Pedro Páramo uses the layering of many alternate and alternating narrative voices, flashbacks and flash-forwards, and jumps around in time. The point of view of the first-person narrator, Juan Preciado, begins us on our journey, which alternates from character to character without warning, moving between first- and third-person narration, and from the living to the dead. It leaves the reader in a permanently perplexed, dreamlike state. Rulfo’s novel transports the reader to the imaginary and poignant wasteland of Comala—a journey that the reader may interpret as a descent into hell (the word itself means griddle, grill, or brazier)—as Juan attempts to carry out his mother’s dying wish for him to find his father. Pedro Páramo (the name means wasteland or barren plain) forces the reader to distinguish between the original narrator’s voice, the whispers of the dead in their crypts, Pedro Páramo’s frequent f
lashbacks to his own childhood and his love for Susana San Juan, Susana’s senseless musings in life and in death, the repeated phrases of Juan Preciado’s dying mother—who lauds the lush beauty of her native city, Comala—and Juan’s present, voiced perceptions of the city as a deserted and burned-out wasteland.

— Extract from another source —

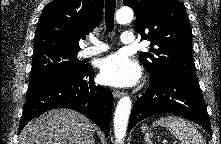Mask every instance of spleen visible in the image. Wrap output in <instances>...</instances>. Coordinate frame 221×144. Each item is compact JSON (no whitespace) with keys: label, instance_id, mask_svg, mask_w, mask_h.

Described as one of the most haunting works in the Spanish language, Rulfo’s use of time encapsulates a way of life that was and always will be recognizable as Mexican, with its unique cultural presentation of preand postrevolution life. The reader is continually involved in a process of orientation and reorientation with regard to space and time, until a sense of disorientation becomes the standard mode through which Rulfo’s narrative is framed. Rulfo uses the cacophony of narrative voices to portray the community of the crypt, where people are buried nearly on top of each other (especially if they are poor), and demonstrates that the dead seem to be more concerned with the cares of the living (or of the dead when they were living). They attempt to overhear Susana San Juan speaking aloud in the sleep of death in her crypt—as a person of means, she is farther away from the rest of the buried community so that the others have to strain to hear her.
Rulfo jerks the reader in and out of linear time as he leapfrogs from one narrator to another, from one time period to another (and sometimes within another time period, like Borges’s box within a box within a box), to a flashback or even a flash-forward to the future from the perspective of the past, and always without the slightest notice. Rulfo knows that by keeping the reader disoriented in terms of causality we cannot grow comfortable with any sense of reliability in the novel. Yet the portrayal of many different narrative voices helps to create a simulacrum of the world and society. This simula-crum cannot be anything but a fantastic representation; however, the ghosts of Comala linger in our minds in the same way that a powerful event lingers in consciousness. No reader ever leaves Comala completely behind.